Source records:
************

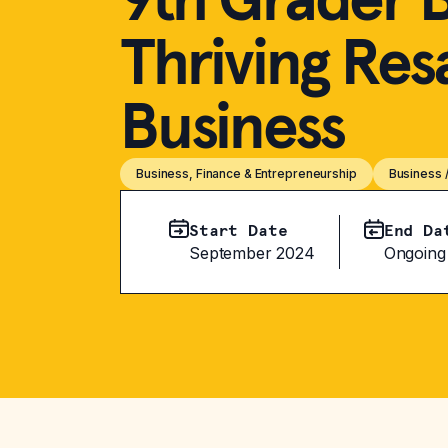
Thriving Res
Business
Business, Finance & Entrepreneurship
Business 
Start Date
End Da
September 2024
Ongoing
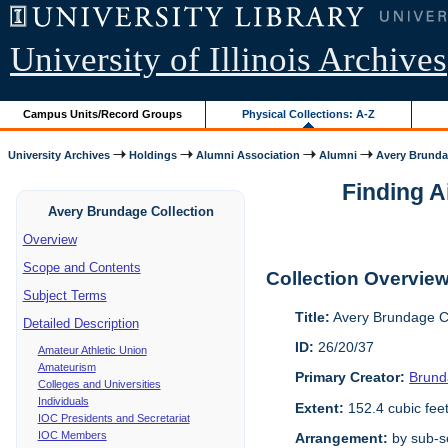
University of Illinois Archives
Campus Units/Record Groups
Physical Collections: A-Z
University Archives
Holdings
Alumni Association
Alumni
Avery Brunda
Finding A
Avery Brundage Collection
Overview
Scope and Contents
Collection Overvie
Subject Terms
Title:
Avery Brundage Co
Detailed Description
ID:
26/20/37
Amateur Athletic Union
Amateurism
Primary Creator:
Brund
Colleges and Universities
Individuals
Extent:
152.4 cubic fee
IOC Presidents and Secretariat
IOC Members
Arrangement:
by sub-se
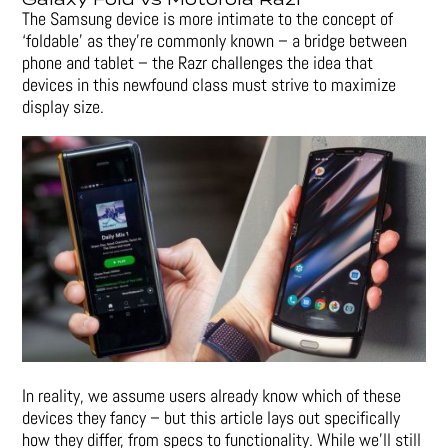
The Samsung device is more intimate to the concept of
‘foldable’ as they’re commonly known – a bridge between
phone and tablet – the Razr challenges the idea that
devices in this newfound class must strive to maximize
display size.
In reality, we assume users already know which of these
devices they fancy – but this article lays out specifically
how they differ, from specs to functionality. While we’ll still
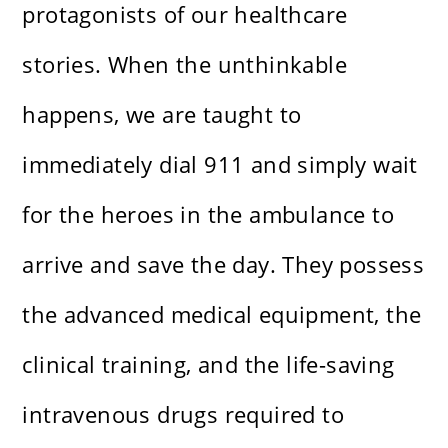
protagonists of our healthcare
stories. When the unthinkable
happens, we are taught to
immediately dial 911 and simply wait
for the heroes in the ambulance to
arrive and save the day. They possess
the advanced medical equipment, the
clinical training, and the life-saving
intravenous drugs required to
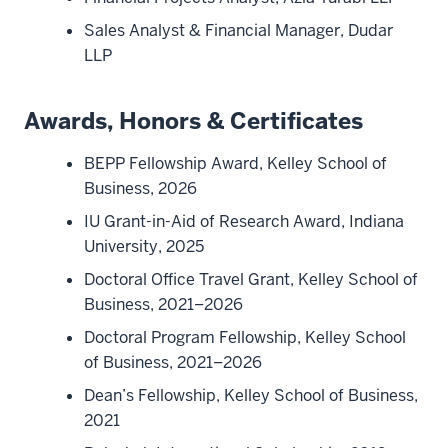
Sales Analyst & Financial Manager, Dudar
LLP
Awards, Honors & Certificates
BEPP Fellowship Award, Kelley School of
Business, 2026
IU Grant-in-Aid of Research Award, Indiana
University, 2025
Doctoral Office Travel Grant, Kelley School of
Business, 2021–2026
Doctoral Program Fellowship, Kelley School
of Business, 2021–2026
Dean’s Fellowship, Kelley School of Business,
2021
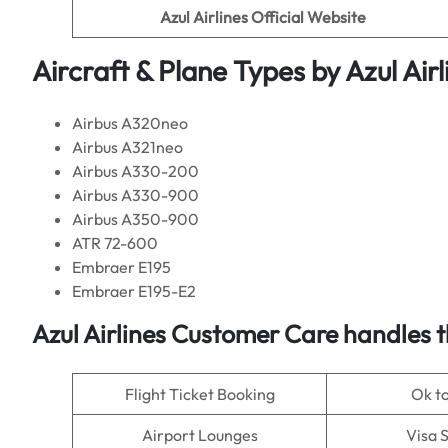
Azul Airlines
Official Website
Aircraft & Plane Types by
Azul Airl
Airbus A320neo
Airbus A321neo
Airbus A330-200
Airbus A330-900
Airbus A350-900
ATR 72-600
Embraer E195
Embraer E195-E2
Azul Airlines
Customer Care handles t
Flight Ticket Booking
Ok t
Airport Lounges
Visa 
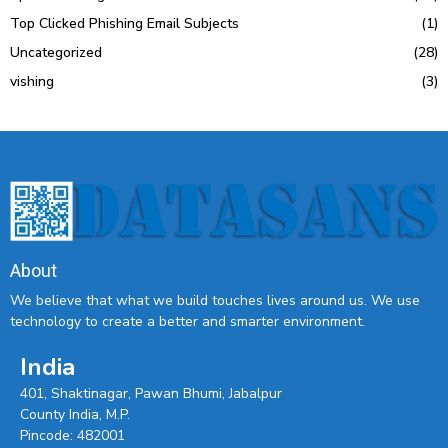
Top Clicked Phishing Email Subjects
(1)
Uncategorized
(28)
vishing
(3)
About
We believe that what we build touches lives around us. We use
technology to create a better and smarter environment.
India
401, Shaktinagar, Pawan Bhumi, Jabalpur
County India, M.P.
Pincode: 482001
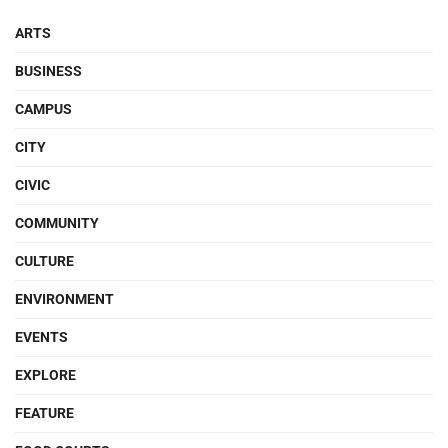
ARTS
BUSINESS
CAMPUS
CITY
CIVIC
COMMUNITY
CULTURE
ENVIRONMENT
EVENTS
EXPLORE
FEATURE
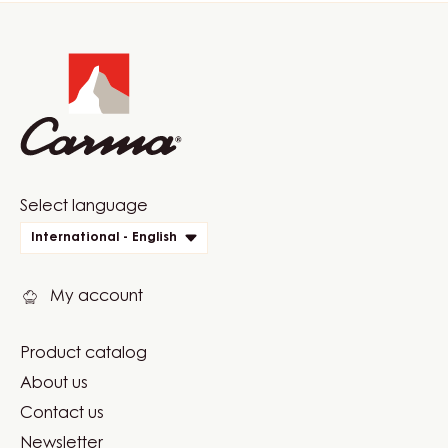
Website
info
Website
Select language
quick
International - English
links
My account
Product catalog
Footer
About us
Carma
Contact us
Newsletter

************

• _Instructions to follow_:
Please reproduce the records above exactly, omitting every picture.

• _Reply to the exercise_:
Thriving Res
Business
Business, Finance & Entrepreneurship
Business 
Start Date
End Da
September 2024
Ongoing
University of Illinois Archives
Campus Units/Record Groups
Physical Collections: A-Z
University Archives
Holdings
Alumni Association
Alumni
Avery Brunda
Finding A
Avery Brundage Collection
Overview
Scope and Contents
Collection Overvie
Subject Terms
Title:
Avery Brundage Co
Detailed Description
ID:
26/20/37
Amateur Athletic Union
Amateurism
Primary Creator:
Brund
Colleges and Universities
Individuals
Extent:
152.4 cubic fee
IOC Presidents and Secretariat
IOC Members
Arrangement:
by sub-se
The Samsung device is more intimate to the concept of
‘foldable’ as they’re commonly known – a bridge between
phone and tablet – the Razr challenges the idea that
devices in this newfound class must strive to maximize
display size.
In reality, we assume users already know which of these
devices they fancy – but this article lays out specifically
how they differ, from specs to functionality. While we’ll still
protagonists of our healthcare
stories. When the unthinkable
happens, we are taught to
immediately dial 911 and simply wait
for the heroes in the ambulance to
arrive and save the day. They possess
the advanced medical equipment, the
clinical training, and the life-saving
intravenous drugs required to
Sales Analyst & Financial Manager, Dudar
LLP
Awards, Honors & Certificates
BEPP Fellowship Award, Kelley School of
Business, 2026
IU Grant-in-Aid of Research Award, Indiana
University, 2025
Doctoral Office Travel Grant, Kelley School of
Business, 2021–2026
Doctoral Program Fellowship, Kelley School
of Business, 2021–2026
Dean’s Fellowship, Kelley School of Business,
2021
Azul Airlines
Official Website
Aircraft & Plane Types by
Azul Airl
Airbus A320neo
Airbus A321neo
Airbus A330-200
Airbus A330-900
Airbus A350-900
ATR 72-600
Embraer E195
Embraer E195-E2
Azul Airlines
Customer Care handles t
Flight Ticket Booking
Ok t
Airport Lounges
Visa 
Top Clicked Phishing Email Subjects
(1)
Uncategorized
(28)
vishing
(3)
About
We believe that what we build touches lives around us. We use
technology to create a better and smarter environment.
India
401, Shaktinagar, Pawan Bhumi, Jabalpur
County India, M.P.
Pincode: 482001
ARTS
BUSINESS
CAMPUS
CITY
CIVIC
COMMUNITY
CULTURE
ENVIRONMENT
EVENTS
EXPLORE
FEATURE
Website
info
Website
Select language
quick
International - English
links
My account
Product catalog
Footer
About us
Carma
Contact us
Newsletter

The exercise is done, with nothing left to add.